Superconductors: The Long Failure and What AI Changed

Room-temperature superconductivity is the search that never ends. It started in 1911 when Heike Kamerlingh Onnes discovered that mercury loses all electrical resistance at 4 Kelvin — four degrees above absolute zero, far colder than anywhere on Earth’s surface. The century since has been a long argument about whether a material could superconduct at temperatures that don’t require liquid helium or liquid nitrogen to maintain.

For most of that century, progress was painfully slow. The discovery of cuprate superconductors in 1986 — materials containing copper oxide layers that superconduct at temperatures achievable with liquid nitrogen (77 Kelvin) — was a genuine breakthrough that won a Nobel Prize and launched a decade of intense research. Then progress stalled. Room temperature remained stubbornly unachieved. The field’s trajectory, to an outside observer, looked like a series of premature celebrations followed by retractions or qualifications.

2023 added the LK-99 episode to this tradition. A team at Korea University claimed a material that superconducted at room temperature and ambient pressure. The claim traveled at internet speed, with videos of a black pellet appearing to levitate over a magnet. Within weeks, replication attempts worldwide had failed to reproduce the superconducting properties, though some groups did find unusual magnetic behavior.

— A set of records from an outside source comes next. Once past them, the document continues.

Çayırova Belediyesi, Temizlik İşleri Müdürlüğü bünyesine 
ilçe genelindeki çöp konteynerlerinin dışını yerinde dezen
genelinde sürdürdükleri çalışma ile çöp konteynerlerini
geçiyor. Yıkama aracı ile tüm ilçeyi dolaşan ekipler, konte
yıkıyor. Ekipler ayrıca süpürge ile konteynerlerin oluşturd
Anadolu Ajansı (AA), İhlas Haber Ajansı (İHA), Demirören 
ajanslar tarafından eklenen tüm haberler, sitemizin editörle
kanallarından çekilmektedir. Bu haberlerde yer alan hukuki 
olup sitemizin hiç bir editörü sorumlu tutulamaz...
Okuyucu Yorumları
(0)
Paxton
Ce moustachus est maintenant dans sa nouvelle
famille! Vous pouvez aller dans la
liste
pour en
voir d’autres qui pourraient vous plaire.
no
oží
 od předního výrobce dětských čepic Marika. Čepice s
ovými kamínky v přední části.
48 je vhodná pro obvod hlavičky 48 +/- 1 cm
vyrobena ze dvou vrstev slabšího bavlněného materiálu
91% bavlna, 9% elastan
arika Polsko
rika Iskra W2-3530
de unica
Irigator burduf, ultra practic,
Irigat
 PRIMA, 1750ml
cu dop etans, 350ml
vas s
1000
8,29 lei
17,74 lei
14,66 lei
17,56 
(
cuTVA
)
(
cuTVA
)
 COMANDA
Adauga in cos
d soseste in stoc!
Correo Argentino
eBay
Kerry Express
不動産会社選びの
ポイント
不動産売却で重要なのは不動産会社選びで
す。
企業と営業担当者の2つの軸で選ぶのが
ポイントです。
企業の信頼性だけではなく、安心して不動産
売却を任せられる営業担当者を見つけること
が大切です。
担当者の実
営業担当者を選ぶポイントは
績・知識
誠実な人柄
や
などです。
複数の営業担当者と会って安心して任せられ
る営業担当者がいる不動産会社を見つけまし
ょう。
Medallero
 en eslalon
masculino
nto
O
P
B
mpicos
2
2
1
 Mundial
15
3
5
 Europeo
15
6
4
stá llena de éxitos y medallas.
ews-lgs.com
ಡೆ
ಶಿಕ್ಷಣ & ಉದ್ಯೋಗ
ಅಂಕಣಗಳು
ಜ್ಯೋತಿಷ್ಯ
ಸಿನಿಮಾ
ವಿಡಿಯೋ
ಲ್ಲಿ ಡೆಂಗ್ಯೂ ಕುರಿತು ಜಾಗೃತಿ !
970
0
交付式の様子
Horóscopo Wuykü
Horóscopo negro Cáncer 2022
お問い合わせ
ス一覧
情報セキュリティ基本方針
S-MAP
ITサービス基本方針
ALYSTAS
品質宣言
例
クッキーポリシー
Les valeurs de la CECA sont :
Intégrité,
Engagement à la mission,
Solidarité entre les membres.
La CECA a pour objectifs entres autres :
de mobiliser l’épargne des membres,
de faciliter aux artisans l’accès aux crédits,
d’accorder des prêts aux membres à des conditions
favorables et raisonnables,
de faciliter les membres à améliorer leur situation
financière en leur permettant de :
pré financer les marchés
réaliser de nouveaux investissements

The levitation was eventually attributed to a different mechanism. LK-99 is not a superconductor.

The episode crystallized something important about the field and, by implication, about what AI can and cannot do in it.

Why the Problem Is Hard

Superconductivity in conventional materials (metals and simple compounds) is explained by BCS theory, developed in 1957, which describes how electron pairs (Cooper pairs) form and condense into a quantum state with zero electrical resistance. BCS theory correctly predicts the superconducting properties of many materials, but it also predicts that room-temperature superconductivity in conventional materials is theoretically possible only at extreme pressures — not at ambient pressure.

High-temperature superconductors (the cuprates and their successors) are not explained by BCS theory. The mechanism of superconductivity in cuprates is still, thirty-eight years after their discovery, not fully understood. This is embarrassing for physics in the way that only physics can be embarrassed by a problem — the phenomenon is real, the applications are substantial, the theory is contested, and the best minds in condensed matter physics have been arguing about the mechanism for longer than most current graduate students have been alive.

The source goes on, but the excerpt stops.